[Task goal] Please set down the lines of the listing exactly, from its first line to the line with "enseñando todo lo que le cae.", leaving the pictures out.

[Dataset entries]
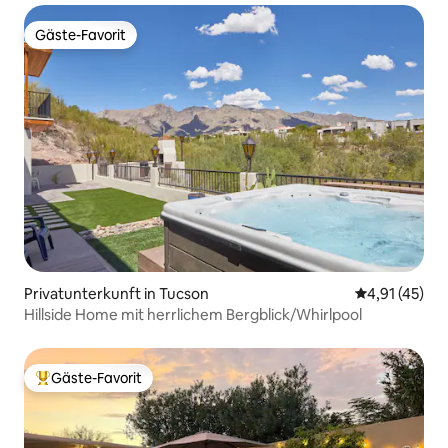
Gäste-Favorit
Gäste-Favorit
Privatunterkunft in Tucson
Durchschnitt
4,91 (45)
Hillside Home mit herrlichem Bergblick/Whirlpool
Gäste-Favorit
Beliebter Gäste-Favorit.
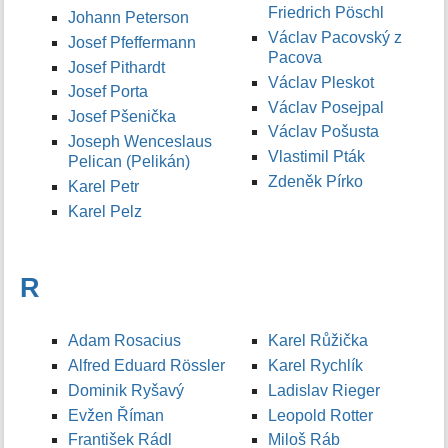
Friedrich Pöschl
Johann Peterson
Václav Pacovský z
Josef Pfeffermann
Pacova
Josef Pithardt
Václav Pleskot
Josef Porta
Václav Posejpal
Josef Pšenička
Václav Pošusta
Joseph Wenceslaus
Vlastimil Pták
Pelican (Pelikán)
Zdeněk Pírko
Karel Petr
Karel Pelz
R
Adam Rosacius
Karel Růžička
Alfred Eduard Rössler
Karel Rychlík
Dominik Ryšavý
Ladislav Rieger
Evžen Říman
Leopold Rotter
František Rádl
Miloš Ráb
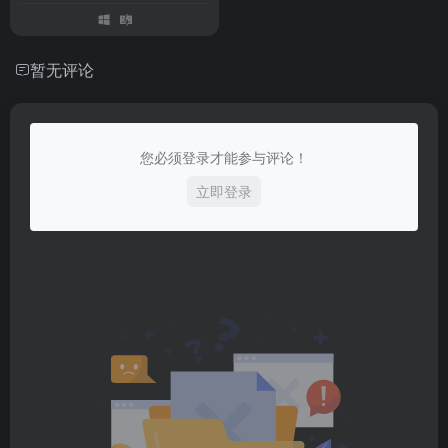
暂无评论
您必须登录才能参与评论！
立即登录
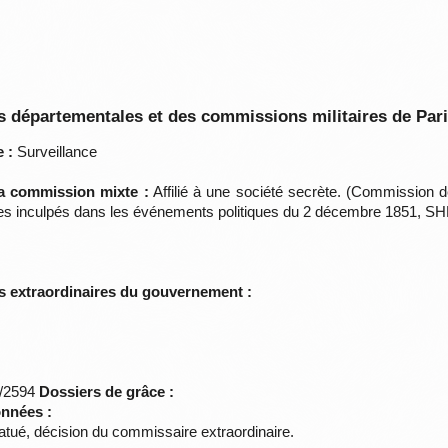
 départementales et des commissions militaires de Par
 :
Surveillance
la commission mixte :
Affilié à une société secrète. (Commission d
des inculpés dans les événements politiques du 2 décembre 1851, SHD
s extraordinaires du gouvernement :
*/2594
Dossiers de grâce :
onnées :
tué, décision du commissaire extraordinaire.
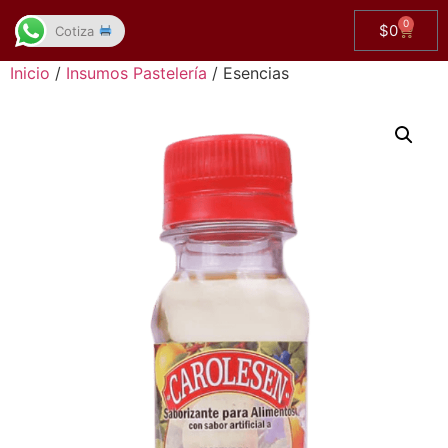
0
$
0
Cotiza
Inicio
/
Insumos Pastelería
/ Esencias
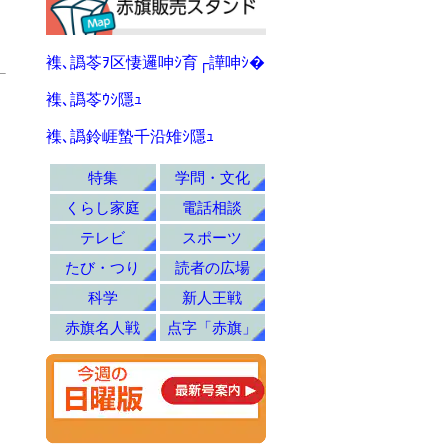
襍､譌苓ｦ区悽邏呻ｼ育┌譁呻ｼ�
襍､譌苓ｳｼ隱ｭ
襍､譌鈴崕蟄千沿雉ｼ隱ｭ
特集
学問・文化
くらし家庭
電話相談
テレビ
スポーツ
たび・つり
読者の広場
科学
新人王戦
赤旗名人戦
点字「赤旗」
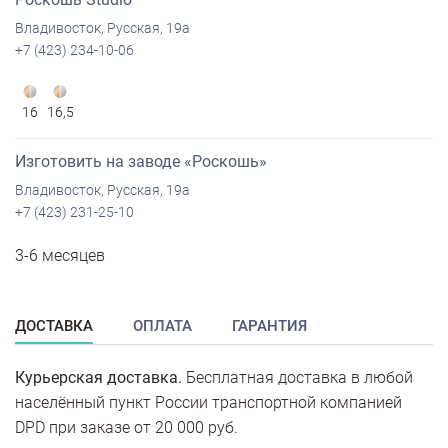
Владивосток, Русская, 19а
+7 (423) 234-10-06
16
16,5
Изготовить на заводе «Роскошь»
Владивосток, Русская, 19а
+7 (423) 231-25-10
3-6 месяцев
ДОСТАВКА
ОПЛАТА
ГАРАНТИЯ
Курьерская доставка.
Бесплатная доставка в любой
населённый пункт России транспортной компанией
DPD при заказе от 20 000 руб.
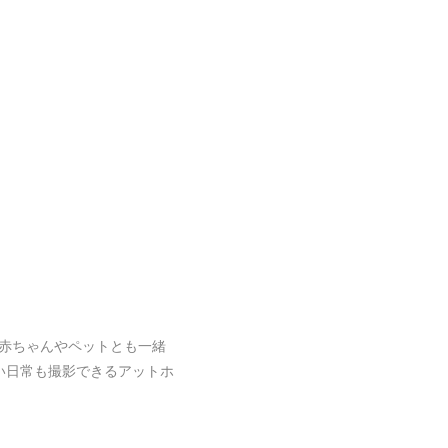
赤ちゃんやペットとも一緒
い日常も撮影できるアットホ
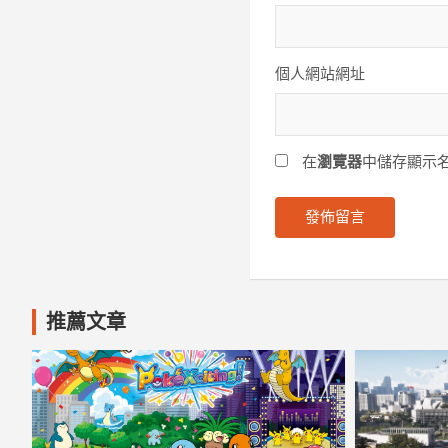
個人網站網址
在
瀏覽器
中儲存顯示
推薦文章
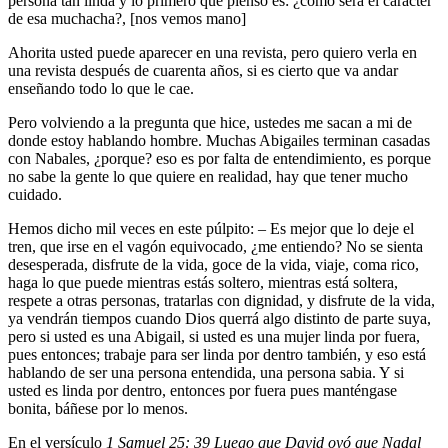
persona tan linda y lo primero que pienso es: ¿cómo será el carácter
de esa muchacha?, [nos vemos mano]
Ahorita usted puede aparecer en una revista, pero quiero verla en
una revista después de cuarenta años, si es cierto que va andar
enseñando todo lo que le cae.
Pero volviendo a la pregunta que hice, ustedes me sacan a mi de
donde estoy hablando hombre. Muchas Abigailes terminan casadas
con Nabales, ¿porque? eso es por falta de entendimiento, es porque
no sabe la gente lo que quiere en realidad, hay que tener mucho
cuidado.
Hemos dicho mil veces en este púlpito: – Es mejor que lo deje el
tren, que irse en el vagón equivocado, ¿me entiendo? No se sienta
desesperada, disfrute de la vida, goce de la vida, viaje, coma rico,
haga lo que puede mientras estás soltero, mientras está soltera,
respete a otras personas, tratarlas con dignidad, y disfrute de la vida,
ya vendrán tiempos cuando Dios querrá algo distinto de parte suya,
pero si usted es una Abigail, si usted es una mujer linda por fuera,
pues entonces; trabaje para ser linda por dentro también, y eso está
hablando de ser una persona entendida, una persona sabia. Y si
usted es linda por dentro, entonces por fuera pues manténgase
bonita, báñese por lo menos.
En el versículo
1 Samuel 25: 39 Luego que David oyó que Nadal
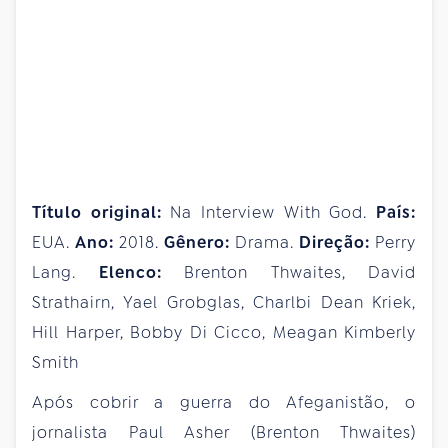
Título original:
Na Interview With God.
País:
EUA.
Ano:
2018.
Gênero:
Drama.
Direção:
Perry
Lang.
Elenco:
Brenton Thwaites, David
Strathairn, Yael Grobglas, Charlbi Dean Kriek,
Hill Harper, Bobby Di Cicco, Meagan Kimberly
Smith
Após cobrir a guerra do Afeganistão, o
jornalista Paul Asher (Brenton Thwaites)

[Reply]
Gäste-Favorit
Gäste-Favorit
Privatunterkunft in Tucson
Durchschnitt
4,91 (45)
Hillside Home mit herrlichem Bergblick/Whirlpool
Gäste-Favorit
Beliebter Gäste-Favorit.
Friedrich Pöschl
Johann Peterson
Václav Pacovský z
Josef Pfeffermann
Pacova
Josef Pithardt
Václav Pleskot
Josef Porta
Václav Posejpal
Josef Pšenička
Václav Pošusta
Joseph Wenceslaus
Vlastimil Pták
Pelican (Pelikán)
Zdeněk Pírko
Karel Petr
Karel Pelz
R
Adam Rosacius
Karel Růžička
Alfred Eduard Rössler
Karel Rychlík
Dominik Ryšavý
Ladislav Rieger
Evžen Říman
Leopold Rotter
František Rádl
Miloš Ráb
暂无评论
您必须登录才能参与评论！
立即登录
 départementales et des commissions militaires de Par
 :
Surveillance
la commission mixte :
Affilié à une société secrète. (Commission d
des inculpés dans les événements politiques du 2 décembre 1851, SHD
s extraordinaires du gouvernement :
*/2594
Dossiers de grâce :
onnées :
tué, décision du commissaire extraordinaire.
0
$
0
Cotiza
Inicio
/
Insumos Pastelería
/ Esencias
襍､譌苓ｦ区悽邏呻ｼ育┌譁呻ｼ�
襍､譌苓ｳｼ隱ｭ
襍､譌鈴崕蟄千沿雉ｼ隱ｭ
特集
学問・文化
くらし家庭
電話相談
テレビ
スポーツ
たび・つり
読者の広場
科学
新人王戦
赤旗名人戦
点字「赤旗」
Владивосток, Русская, 19а
+7 (423) 234-10-06
16
16,5
Изготовить на заводе «Роскошь»
Владивосток, Русская, 19а
+7 (423) 231-25-10
3-6 месяцев
ДОСТАВКА
ОПЛАТА
ГАРАНТИЯ
Курьерская доставка.
Бесплатная доставка в любой
населённый пункт России транспортной компанией
DPD при заказе от 20 000 руб.
赤ちゃんやペットとも一緒
い日常も撮影できるアットホ
個人網站網址
在
瀏覽器
中儲存顯示
推薦文章
persona tan linda y lo primero que pienso es: ¿cómo será el carácter
de esa muchacha?, [nos vemos mano]
Ahorita usted puede aparecer en una revista, pero quiero verla en
una revista después de cuarenta años, si es cierto que va andar
enseñando todo lo que le cae.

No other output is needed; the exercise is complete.